To understand cellular processes on a molecular level the 3D structures of the respective proteins have to be known. NMR spectroscopy is a versatile technique both for elaborate structure determination and for fast interaction studies e.g. for ligand screening. We have studied a diverse range of proteins with the aim to understand how protein function is related to structure.

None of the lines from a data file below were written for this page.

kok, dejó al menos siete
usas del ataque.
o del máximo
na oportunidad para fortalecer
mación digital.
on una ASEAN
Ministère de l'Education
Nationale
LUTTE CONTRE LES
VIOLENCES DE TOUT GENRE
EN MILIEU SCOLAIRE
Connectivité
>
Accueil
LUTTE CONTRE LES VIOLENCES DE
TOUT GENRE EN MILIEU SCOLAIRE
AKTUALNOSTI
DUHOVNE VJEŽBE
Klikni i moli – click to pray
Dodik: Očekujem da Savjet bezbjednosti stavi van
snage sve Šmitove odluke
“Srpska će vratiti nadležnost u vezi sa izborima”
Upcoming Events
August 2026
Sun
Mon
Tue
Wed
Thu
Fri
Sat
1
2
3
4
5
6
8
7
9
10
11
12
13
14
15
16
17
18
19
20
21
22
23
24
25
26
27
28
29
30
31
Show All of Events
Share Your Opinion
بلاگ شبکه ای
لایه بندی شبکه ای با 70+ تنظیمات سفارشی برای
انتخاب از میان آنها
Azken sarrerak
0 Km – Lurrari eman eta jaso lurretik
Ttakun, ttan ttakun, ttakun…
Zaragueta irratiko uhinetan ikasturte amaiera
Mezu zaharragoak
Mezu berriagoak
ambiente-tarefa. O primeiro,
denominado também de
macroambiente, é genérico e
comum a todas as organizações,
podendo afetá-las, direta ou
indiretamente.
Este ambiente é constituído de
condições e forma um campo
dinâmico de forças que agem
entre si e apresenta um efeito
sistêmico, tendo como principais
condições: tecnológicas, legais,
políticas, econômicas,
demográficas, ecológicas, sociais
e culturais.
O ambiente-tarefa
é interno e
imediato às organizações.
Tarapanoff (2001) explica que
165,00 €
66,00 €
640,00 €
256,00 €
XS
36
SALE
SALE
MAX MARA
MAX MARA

We have solved the structure of a peroxidase from Trypanosoma brucei, the causative agent of African sleeping sickness, and have found that a loop close to the catalytic Cys47 undergoes structural fluctuations questioning the predicted catalytic mechanism. In one of the rare cases, where structure determination has yielded the crucial hints for function, we have identified a novel protein that specifically recognizes N-glycan intermediates during protein glycosylation in the endoplasmic reticulum (ER). It is conceivable that malectin acts as a cochaperone or is involved in the quality control of misfolded proteins. In several studies on domains of the giant muscle protein titin we have investigated titin’s molecular scaffold properties by which it organises the protein patterns of the muscle sarcomer. Another focus has been on the dynamic properties of titin that acts like an elastic, reversing striated-muscle sarcomere stretching.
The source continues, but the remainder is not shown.